──────── Source material

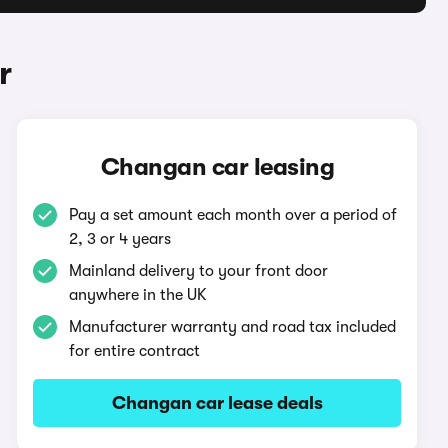
r
Changan car leasing
Pay a set amount each month over a period of
2, 3 or 4 years
Mainland delivery to your front door
anywhere in the UK
Manufacturer warranty and road tax included
for entire contract
Changan car lease deals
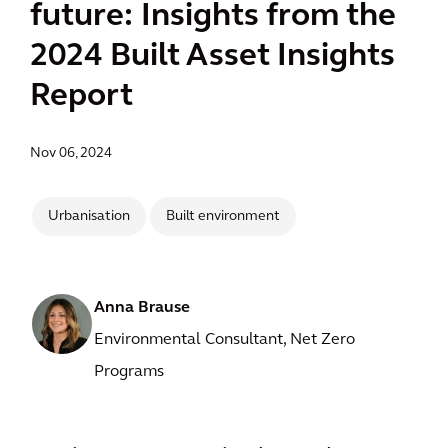
future: Insights from the
2024 Built Asset Insights
Report
Nov 06, 2024
Urbanisation
Built environment
Anna Brause
Environmental Consultant, Net Zero
Programs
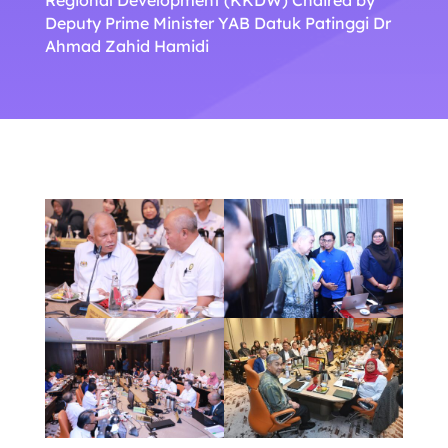
Deputy Prime Minister YAB Datuk Patinggi Dr
Ahmad Zahid Hamidi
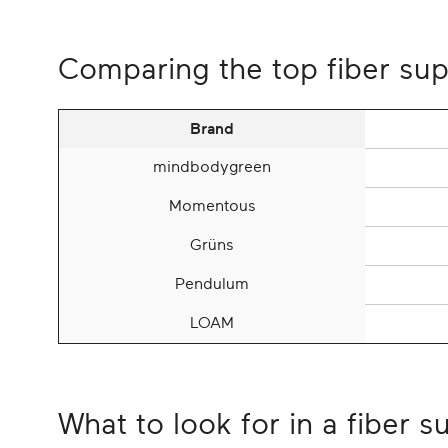
Comparing the top fiber su
Brand
mindbodygreen
Momentous
Grüns
Pendulum
LOAM
What to look for in a fiber 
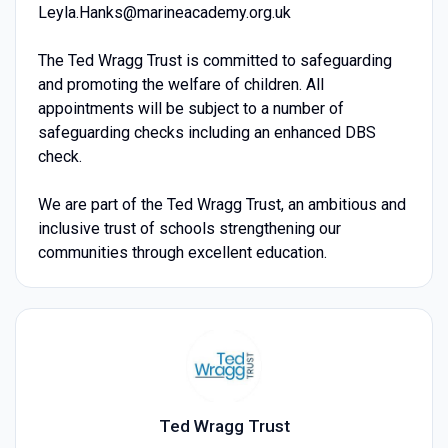
Leyla.Hanks@marineacademy.org.uk
The Ted Wragg Trust is committed to safeguarding
and promoting the welfare of children. All
appointments will be subject to a number of
safeguarding checks including an enhanced DBS
check.
We are part of the Ted Wragg Trust, an ambitious and
inclusive trust of schools strengthening our
communities through excellent education.
Ted Wragg Trust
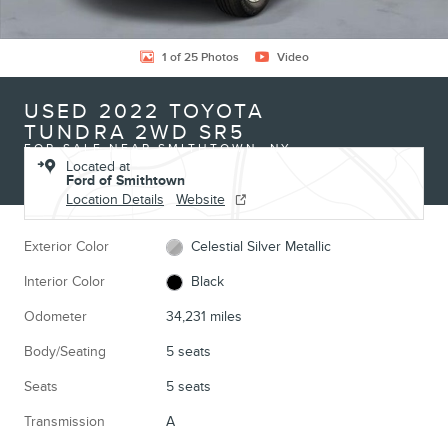
1 of 25 Photos
Video
USED 2022 TOYOTA
TUNDRA 2WD SR5
FOR SALE NEAR SMITHTOWN, NY
Located at
Ford of Smithtown
Location Details
Website
Exterior Color
Celestial Silver Metallic
Interior Color
Black
Odometer
34,231 miles
Body/Seating
5 seats
Seats
5 seats
Transmission
A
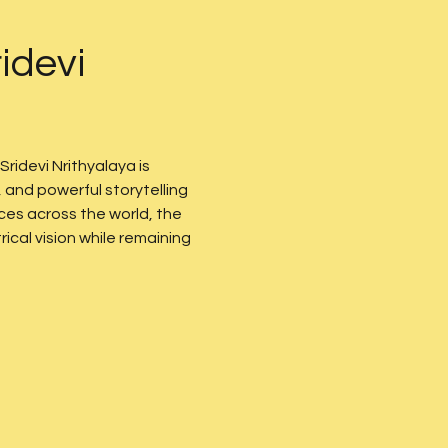
idevi 
 Sridevi Nrithyalaya is 
and powerful storytelling 
es across the world, the 
cal vision while remaining 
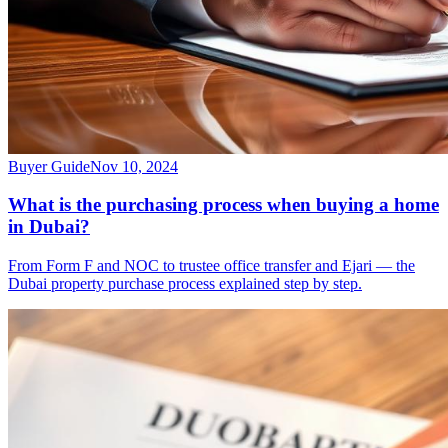
Buyer Guide
Nov 10, 2024
What is the purchasing process when buying a home
in Dubai?
From Form F and NOC to trustee office transfer and Ejari — the
Dubai property purchase process explained step by step.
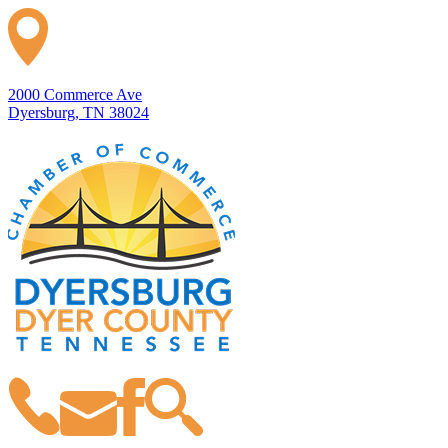
2000 Commerce Ave
Dyersburg, TN 38024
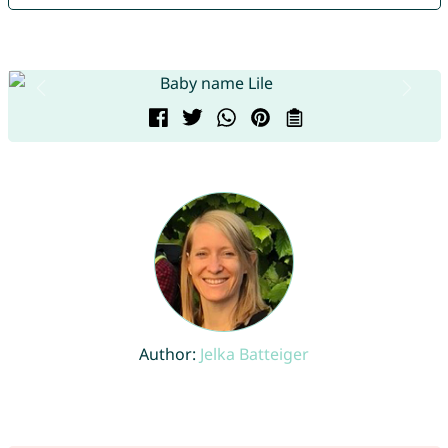
Author:
Jelka Batteiger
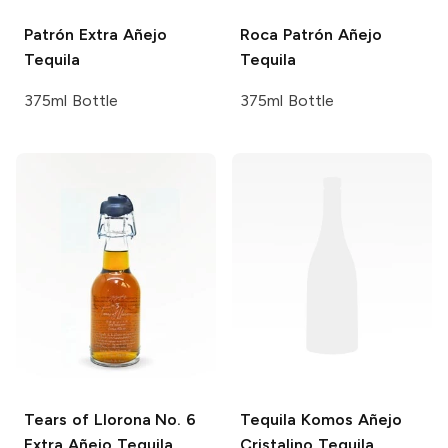
Patrón
Extra Añejo
Roca Patrón
Añejo
Tequila
Tequila
375ml Bottle
375ml Bottle
Tears of Llorona
No. 6
Tequila Komos
Añejo
Extra Añejo Tequila
Cristalino Tequila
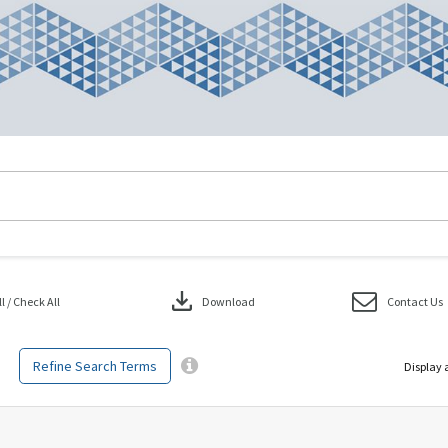
download
 / Check All
Download
Contact Us
Refine Search Terms
Display 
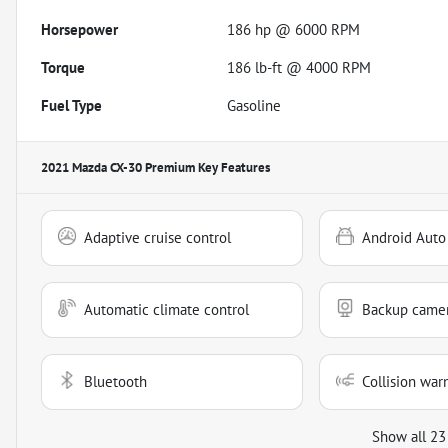
Horsepower
186 hp @ 6000 RPM
Torque
186 lb-ft @ 4000 RPM
Fuel Type
Gasoline
2021 Mazda CX-30 Premium
Key Features
Adaptive cruise control
Android Auto
Automatic climate control
Backup came
Bluetooth
Collision war
Show all 23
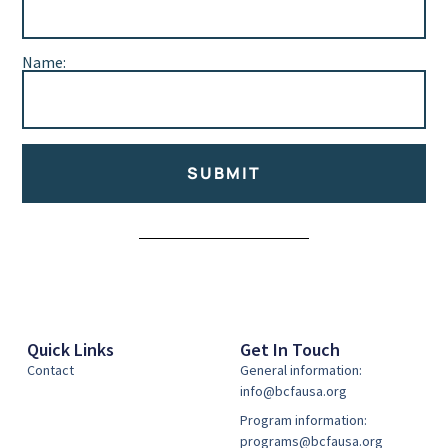
Name:
SUBMIT
Alternative:
Quick Links
Get In Touch
Contact
General information:
info@bcfausa.org
Program information:
programs@bcfausa.org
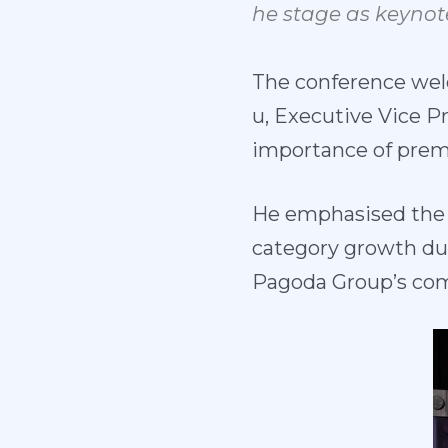
he
stage
as
keynot
The conference wel
u, Executive Vice P
importance of premi
He emphasised the i
category growth dur
Pagoda Group’s com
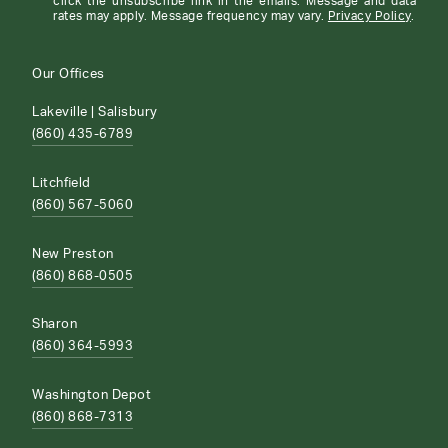
click the unsubscribe link in the emails. Message and data
rates may apply. Message frequency may vary.
Privacy Policy
.
Our Offices
Lakeville | Salisbury
(860) 435-6789
Litchfield
(860) 567-5060
New Preston
(860) 868-0505
Sharon
(860) 364-5993
Washington Depot
(860) 868-7313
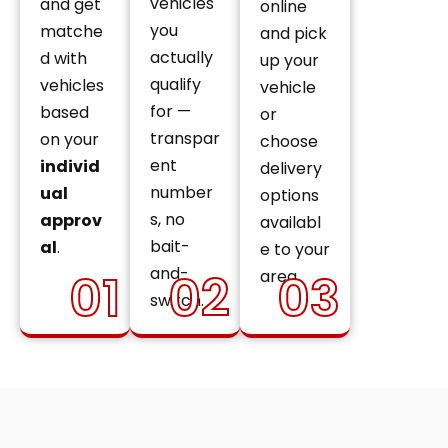
vehicles
and get
online
you
matche
and pick
actually
d with
up your
qualify
vehicles
vehicle
for —
based
or
transpar
on your
choose
ent
individ
delivery
number
ual
options
s, no
approv
availabl
bait-
al
.
e to your
and-
01
02
03
area.
switch.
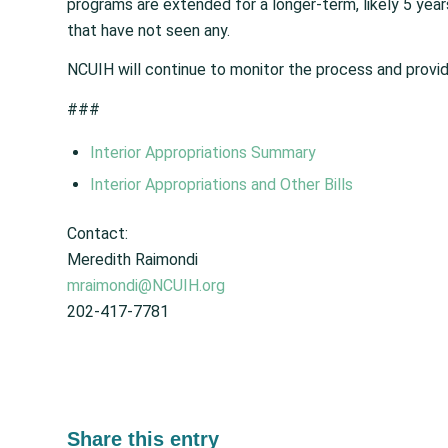
programs are extended for a longer-term, likely 5 year
that have not seen any.
NCUIH will continue to monitor the process and provid
###
Interior Appropriations Summary
Interior Appropriations and Other Bills
Contact:
Meredith Raimondi
mraimondi@NCUIH.org
202-417-7781
Share this entry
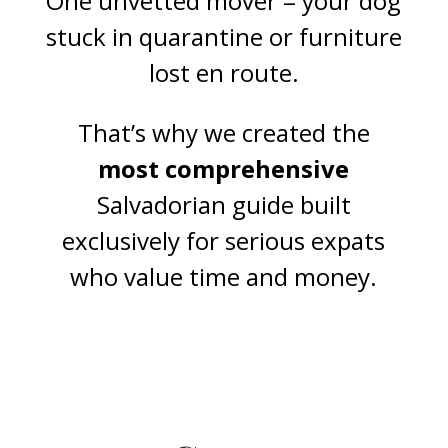
One unvetted mover = your dog
stuck in quarantine or furniture
lost en route.
That’s why we created the
most comprehensive
Salvadorian guide built
exclusively for serious expats
who value time and money.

────────────────

#### Problem statement
Only the lines above that include the word "Appropriations" belong in the answer; copy each one.

#### Reply
Interior Appropriations Summary
Interior Appropriations and Other Bills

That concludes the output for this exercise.